Sendo esta tributação ostensivamente discriminatória, não configura um caso inequívoco de iniquidade fiscal? Pelo menos, nos termos do parecer do Tribunal Constitucional. Não será um esforço fiscal excessivo no combate ao défice pedido a uma categoria particular de portugueses? Não se estará a ferir o princípio da igualdade perante a Lei? A não ser que, como na quinta de George Orwell, alguns portugueses sejam mais iguais que outros…

“ A entrada de tabaco no mercado português baixou 11 por cento entre 2007 e 2009, o que pode ser um “indicador indireto” da diminuição do consumo, disse à Lusa Mário Carreira, da Direcção Geral da Saúde (DGS) (http://www1.ionline.pt/conteudo/54639-consumo-tabaco-baixou-em-portugal, publicado em 09 de Abril de 2010). Se, ao menos, a subida da tributação sobre o tabaco diminuísse o consumo!… Mas não! A queda do consumo tende a ser pouco significativa. Sem comparação com a queda da “entrada de tabaco no mercado português”. Desce em Portugal, mas aumenta na fronteira espanhola. E o contrabando do tabaco não desarma. E muitos fumadores converteram-se a marcas e a modalidades mais baratas. É provável que estas “compensações” que ocorreram entre 2007 e 2009 também venham a verificar-se em 2013. Aumentar a carga fiscal e recolher menos impostos constitui um efeito perverso, nos últimos tempos, mais que visto. As pessoas não são legos. E Portugal não tem que oscilar entre Sebastião e Pirro: derrotas sem luto e vitórias sem fruto.

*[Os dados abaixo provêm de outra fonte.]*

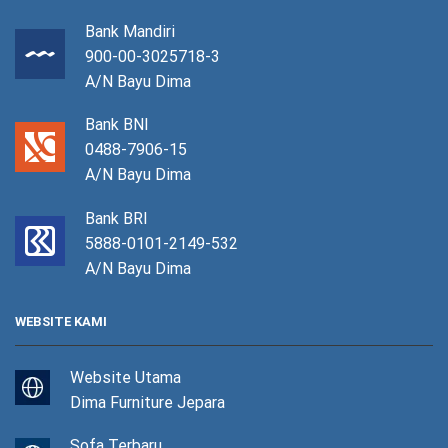
Bank Mandiri
900-00-3025718-3
A/N Bayu Dima
Bank BNI
0488-7906-15
A/N Bayu Dima
Bank BRI
5888-0101-2149-532
A/N Bayu Dima
WEBSITE KAMI
Website Utama
Dima Furniture Jepara
Sofa Terbaru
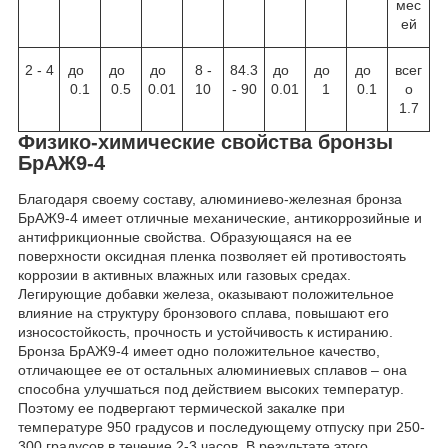
мес
ей
2 - 4
до
до
до
8 -
84.3
до
до
до
всег
0.1
0.5
0.01
10
- 90
0.01
1
0.1
о
1.7
Физико-химические свойства бронзы
БрАЖ9-4
Благодаря своему составу, алюминиево-железная бронза
БрАЖ9-4 имеет отличные механические, антикоррозийные и
антифрикционные свойства. Образующаяся на ее
поверхности оксидная пленка позволяет ей противостоять
коррозии в активных влажных или газовых средах.
Легирующие добавки железа, оказывают положительное
влияние на структуру бронзового сплава, повышают его
износостойкость, прочность и устойчивость к истиранию.
Бронза БрАЖ9-4 имеет одно положительное качество,
отличающее ее от остальных алюминиевых сплавов – она
способна улучшаться под действием высоких температур.
Поэтому ее подвергают термической закалке при
температуре 950 градусов и последующему отпуску при 250-
300 градусов в течение 2-3 часов. В результате этого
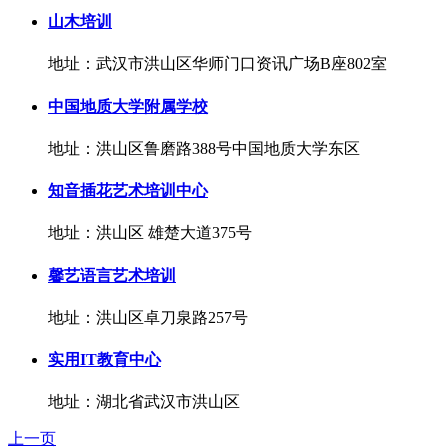
山木培训
地址：武汉市洪山区华师门口资讯广场B座802室
中国地质大学附属学校
地址：洪山区鲁磨路388号中国地质大学东区
知音插花艺术培训中心
地址：洪山区 雄楚大道375号
馨艺语言艺术培训
地址：洪山区卓刀泉路257号
实用IT教育中心
地址：湖北省武汉市洪山区
上一页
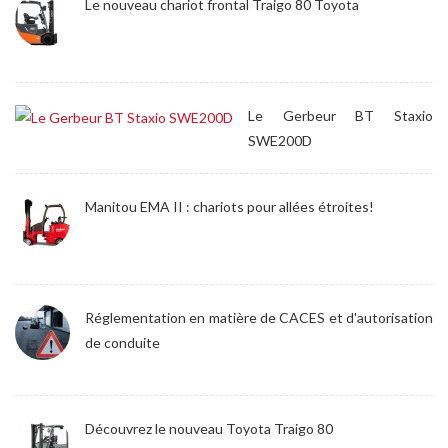
Le nouveau chariot frontal Traigo 80 Toyota
Le Gerbeur BT Staxio
SWE200D
Manitou EMA II : chariots pour allées étroites!
Réglementation en matière de CACES et d'autorisation
de conduite
Découvrez le nouveau Toyota Traigo 80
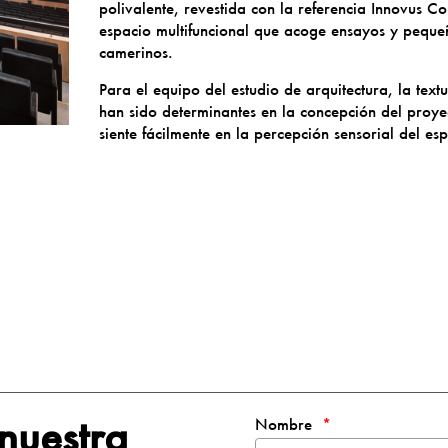
polivalente, revestida con la referencia Innovus
espacio multifuncional que acoge ensayos y pequeñ
camerinos.
Para el equipo del estudio de arquitectura, la text
han sido determinantes en la concepción del proyect
siente fácilmente en la percepción sensorial del es
 nuestra
Nombre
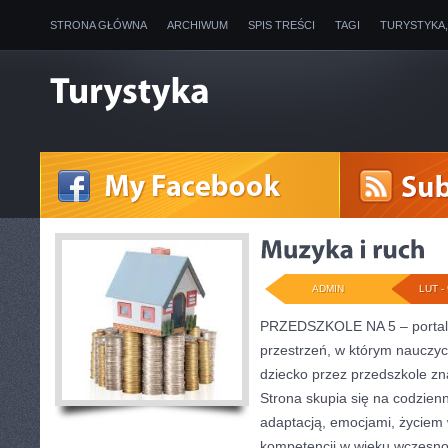
STRONA GŁÓWNA
ARCHIWUM
SPIS TREŚCI
TAGI
TURYSTYKA
ADMIN
LUT - 
PRZEDSZKOLE NA 5 – portal 
przestrzeń, w którym nauczyc
dziecko przez przedszkole zn
Strona skupia się na codzien
adaptacją, emocjami, życiem
kompetencji w wieku wczesn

Não conheço associações, ordens ou movimentos de fumadores. Não há risco de protestos contra a subida da tributação sobre o tabaco que encham a Avenida dos Aliados ou a Praça de Espanha. A mobilização dos fumadores desfaz-se no ar. A equidade desfaz-se em euros. Para tributar os fumadores não é necessária grande coragem. O fumador é um acossado.

Zé do Boné (Andy Capp)

Enquanto coleciona falências de empresas como não há memória, o Zé dos Tostões arma-se em conselheiro do Príncipe. Sugere ao Zé dos Votos que o Zé do Boné (alguém se lembra das suas tiras no Primeiro de Janeiro?) está mesmo a jeito para a tosquia… A ave que simboliza este país não é o galo, ainda menos a Águia, é o abutre. Parece que toda a gente sabe que quem fuma não presta. É uma ameaça pública. Quem fuma que deixe de fumar se quer ser um cidadão como deve ser. Assim manda o processo profilático de higienização social.

Fumar não presta, é verdade! Quem se aproveita disso, também não.